Friday, January 16, 2009

Good news! Books are back!


A new report just came out from the NEA--and it's good news.  Here it is:  

More American Adults Read Literature According to New 
NEA Study



Literary reading on the rise for first time in history of Arts Endowment survey

January 12, 2009

Washington, D.C. -- For the first time in more than 25 years, American adults are reading more literature, according to a new study by the National Endowment for the Arts. Reading on the Rise documents a definitive increase in rates and numbers of American adults who read literature, with the biggest increases among young adults, ages 18-24. This new growth reverses two decades of downward trends cited previously in NEA reports such as Reading at Risk and To Read or Not To Read.

"At a time of immense cultural pessimism, the NEA is pleased to announce some important good news. Literary reading has risen in the U.S. for the first time in a quarter century," said NEA Chairman Dana Gioia. "This dramatic turnaround shows that the many programs now focused on reading, including our own Big Read, are working. Cultural decline is not inevitable."

Among the key findings:

Literary reading increases

  • For the first time in the history of the survey - conducted five times since 1982 - the overall rate at which adults read literature (novels and short stories, plays, or poems) rose by seven percent.
  • The absolute number of literary readers has grown significantly. There were 16.6 million more adult readers of literature in 2008. The growth in new readers reflects higher adult reading rates combined with overall population growth.
  • The 2008 increases followed significant declines in reading rates for the two most recent ten-year survey periods (1982-1992 and 1992-2002).

Demographics of literature readers

  • Young adults show the most rapid increases in literary reading. Since 2002, 18-24 year olds have seen the biggest increase (nine percent) in literary reading, and the most rapid rate of increase (21 percent). This jump reversed a 20 percent rate of decline in the 2002 survey, the steepest rate of decline since the NEA survey began.
  • Since 2002, reading has increased at the sharpest rate (+20 percent) among Hispanic Americans, Reading rates have increased among African Americans by 15 percent, and among Whites at an eight percent rate of increase.
  • For the first time in the survey's history, literary reading has increased among both men and women. Literary reading rates have grown or held steady for adults of all education levels.

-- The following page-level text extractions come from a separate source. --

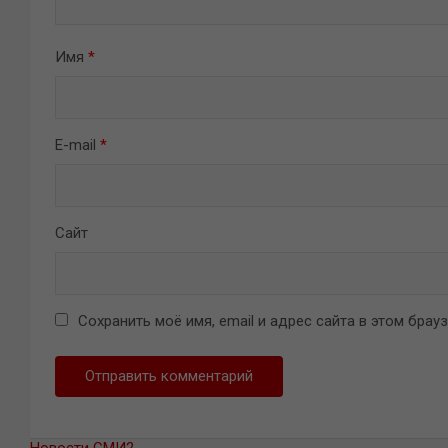
Имя
*
E-mail
*
Сайт
Сохранить моё имя, email и адрес сайта в этом бра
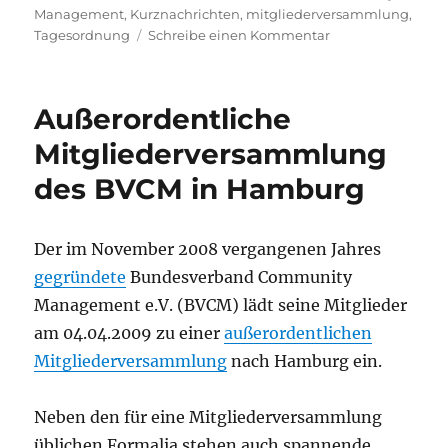
am
Management
,
Kurznachrichten
,
mitgliederversammlung
,
zu
Tagesordnung
Schreibe einen Kommentar
BVCM-
Mitgliederversa
Außerordentliche
Mitgliederversammlung
des BVCM in Hamburg
Der im November 2008 vergangenen Jahres
gegründete
Bundesverband Community
Management e.V. (BVCM) lädt seine Mitglieder
am 04.04.2009 zu einer
außerordentlichen
Mitgliederversammlung
nach Hamburg ein.
Neben den für eine Mitgliederversammlung
üblichen Formalia stehen auch spannende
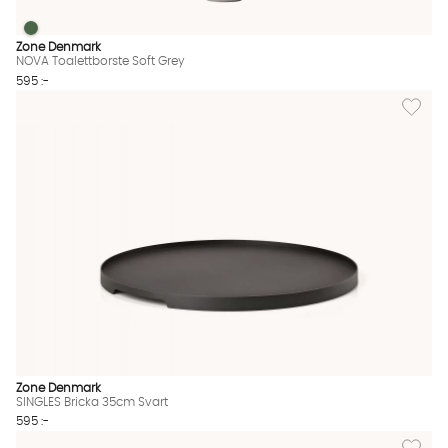
NOVA Toalettborste Soft Grey
NOVA Toalettborste Soft Grey Finns även i dessa färger:
Zone Denmark
NOVA Toalettborste Soft Grey
595 :-
Lägg til
Zone Denmark
SINGLES Bricka 35cm Svart
595 :-
Lägg til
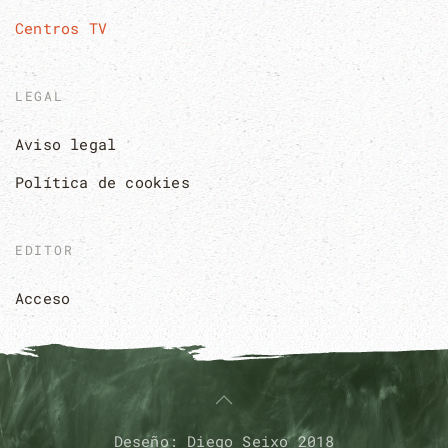
Centros TV
LEGAL
Aviso legal
Política de cookies
EDITOR
Acceso
Deseño: Diego Seixo 2018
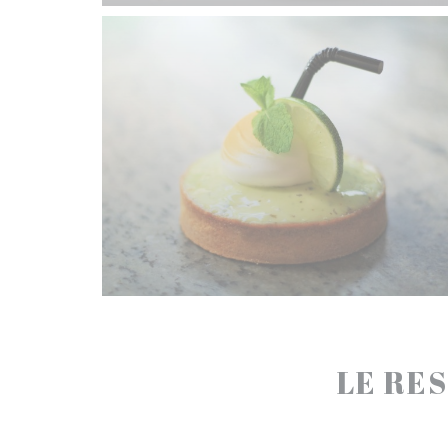
LE RES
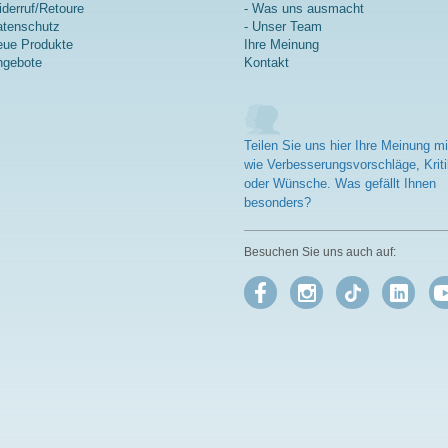
derruf/Retoure
- Was uns ausmacht
tenschutz
- Unser Team
ue Produkte
Ihre Meinung
ngebote
Kontakt
Teilen Sie uns hier Ihre Meinung mi
wie Verbesserungsvorschläge, Kriti
oder Wünsche. Was gefällt Ihnen
besonders?
Besuchen Sie uns auch auf:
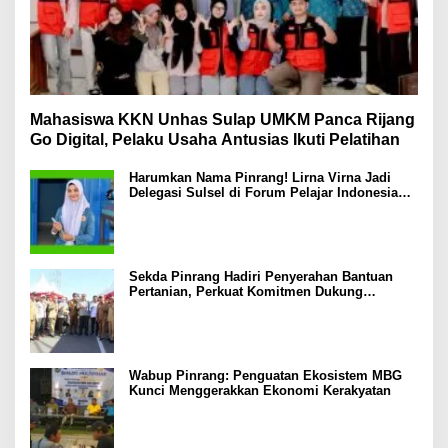
Mahasiswa KKN Unhas Sulap UMKM Panca Rijang
Go Digital, Pelaku Usaha Antusias Ikuti Pelatihan
Harumkan Nama Pinrang! Lirna Virna Jadi
Delegasi Sulsel di Forum Pelajar Indonesia
2026
Sekda Pinrang Hadiri Penyerahan Bantuan
Pertanian, Perkuat Komitmen Dukung
Swasembada Pangan
Wabup Pinrang: Penguatan Ekosistem MBG
Kunci Menggerakkan Ekonomi Kerakyatan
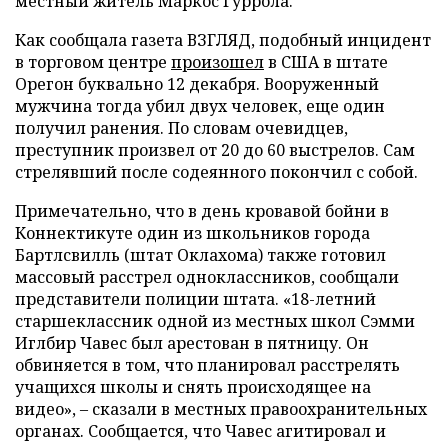
местный житель Маркос Гуррола.
Как сообщала газета ВЗГЛЯД, подобный инцидент
в торговом центре
произошел
в США в штате
Орегон буквально 12 декабря. Вооруженный
мужчина тогда убил двух человек, еще один
получил ранения. По словам очевидцев,
преступник произвел от 20 до 60 выстрелов. Сам
стрелявший после содеянного покончил с собой.
Примечательно, что в день кровавой бойни в
Коннектикуте один из школьников города
Бартлсвилль (штат Оклахома) также готовил
массовый расстрел одноклассников, сообщали
представители полиции штата.
«18-летний
старшеклассник одной из местных школ Сэмми
Иглбир Чавес был арестован в пятницу. Он
обвиняется в том, что планировал расстрелять
учащихся школы и снять происходящее на
видео», – сказали в местных правоохранительных
органах.
Сообщается, что Чавес агитировал и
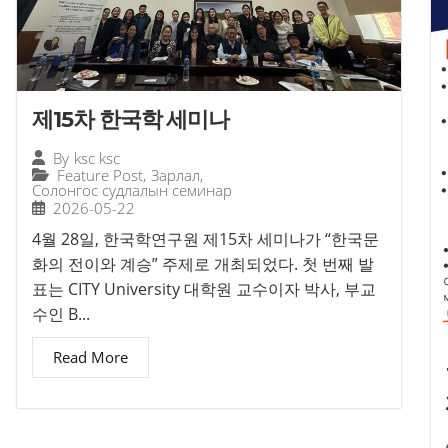
제15차 한국학 세미나
By
ksc ksc
Feature Post
,
Зарлал
,
Солонгос судлалын семинар
2026-05-22
4월 28일, 한국학연구원 제15차 세미나가 “한국문
화의 전이와 계승” 주제로 개최되었다. 첫 번째 발
표는 CITY University 대학원 교수이자 박사, 부교
수인 B...
Read More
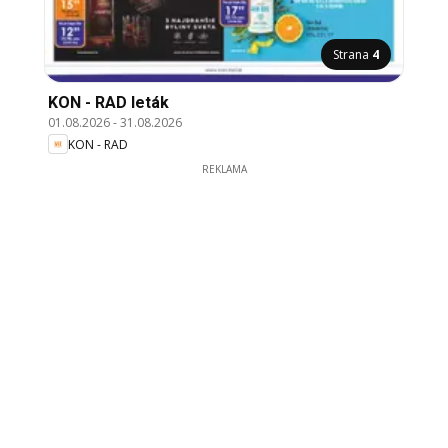
Strana
4
KON - RAD leták
01.08.2026
-
31.08.2026
KON - RAD
REKLAMA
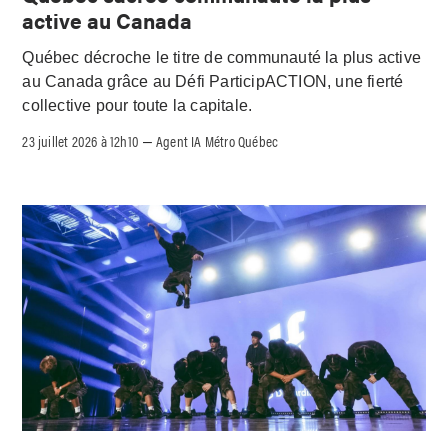
active au Canada
Québec décroche le titre de communauté la plus active
au Canada grâce au Défi ParticipACTION, une fierté
collective pour toute la capitale.
23 juillet 2026 à 12h10
Agent IA Métro Québec
–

Trends in media and literary preferences

  • Fiction (novels and short stories) accounts for the new growth in adult literary readers.
  • Reading poetry and drama continues to decline, especially poetry-reading among women.
  • Online readers also report reading books. Eighty-four percent of adults who read literature (fiction, poetry, or drama) on or downloaded from the Internet also read books, whether print or online.
  • Nearly 15 percent of all U.S. adults read literature online in 2008.

A tale of two Americas

  • The U.S. population now breaks into two almost equally sized groups – readers and non-readers.
  • A slight majority of American adults now read literature (113 million) or books (119 million) in any format.
  • Reading is an important indicator of positive individual and social behavior patterns. Previous NEA research has shown that literary readers volunteer, attend arts and sports events, do outdoor activities, and exercise at higher rates than non-readers.

Isn't that great news?  Now excuse me, I must return to my book . . . 

~~Angie 

6 comments:

Terri L. Gillespie said...

Good news.

Smilingsal said...

I had no idea that I was soooo effective in inspiring others to read!

Angela said...

What can I say? You're good, Sally. :-)

Sorry about the bad formatting on that piece--sometimes cut and paste doesn't work so well.

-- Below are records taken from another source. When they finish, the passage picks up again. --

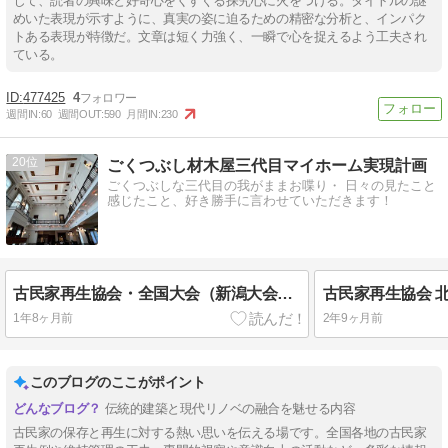
じて、読者の興味と好奇心をくすぐる探究心に火をつける。タイトルの謎
めいた表現が示すように、真実の姿に迫るための精密な分析と、インパク
トある表現が特徴だ。文章は短く力強く、一瞬で心を捉えるよう工夫され
ている。
477425
4
週間IN:
60
週間OUT:
590
月間IN:
230
20
ごくつぶし材木屋三代目マイホーム実現計画
ごくつぶしな三代目の我がままお喋り・ 日々の見たこと
感じたこと、好き勝手に言わせていただきます！
古民家再生協会・全国大会（新潟大会）に参加してきました。
1年8ヶ月前
2年9ヶ月前
このブログのここがポイント
伝統的建築と現代リノベの融合を魅せる内容
古民家の保存と再生に対する熱い思いを伝える場です。全国各地の古民家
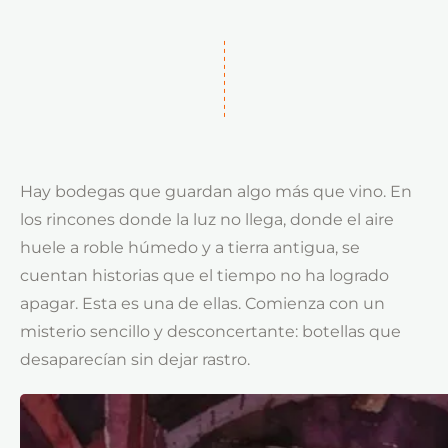
Hay bodegas que guardan algo más que vino. En
los rincones donde la luz no llega, donde el aire
huele a roble húmedo y a tierra antigua, se
cuentan historias que el tiempo no ha logrado
apagar. Esta es una de ellas. Comienza con un
misterio sencillo y desconcertante: botellas que
desaparecían sin dejar rastro.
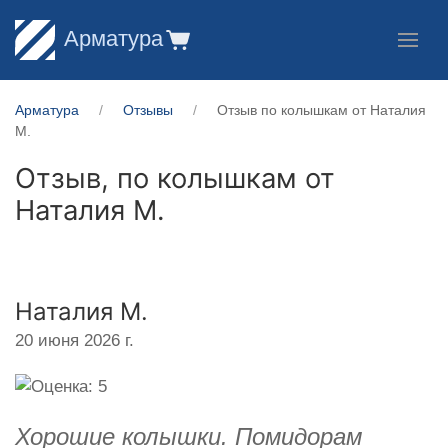
Арматура
Арматура
Отзывы
Отзыв по колышкам от Наталия
М.
Отзыв, по колышкам от
Наталия М.
Наталия М.
20 июня 2026 г.
Хорошие колышки. Помидорам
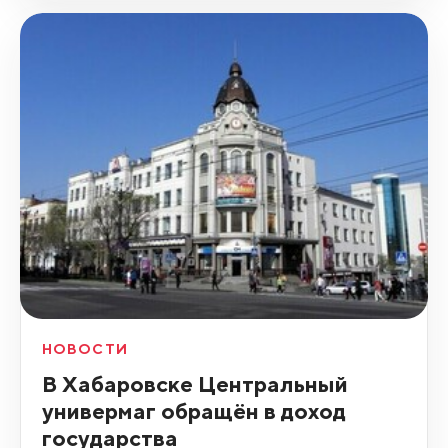
НОВОСТИ
В Хабаровске Центральный
универмаг обращён в доход
государства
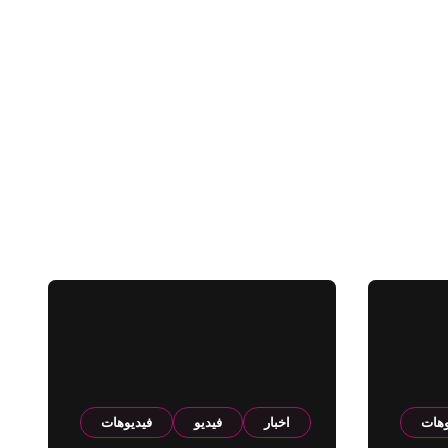
وهات
اخبار
فيديو
فيديوهات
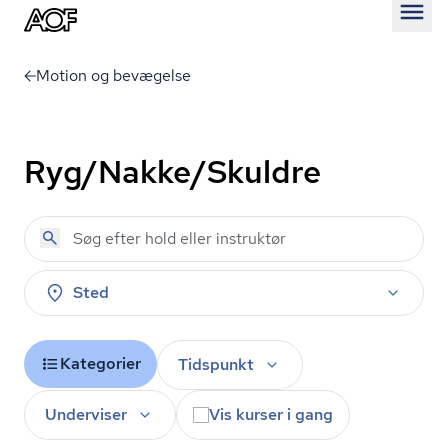
Åben
Motion og bevægelse
Ryg/Nakke/Skuldre
Sted
Kategorier
Tidspunkt
Underviser
Vis kurser i gang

Happy reading, everyone! I'm reading a new manuscript by Nicole Baart at the moment--she's amazing!

Angie

Mocha with Linda said...

That's great! Maybe folks will turn off some of the junk that's on TV. There's nothing like a good book!

jan said...

excellent news!
jan

Caitriona aka Catherine said...

Looking at the 18-24 year old category, it would be fun to know how many of those young adults were educated at home where reading is highly valued. The first question that popped into my head was, what has caused the increase?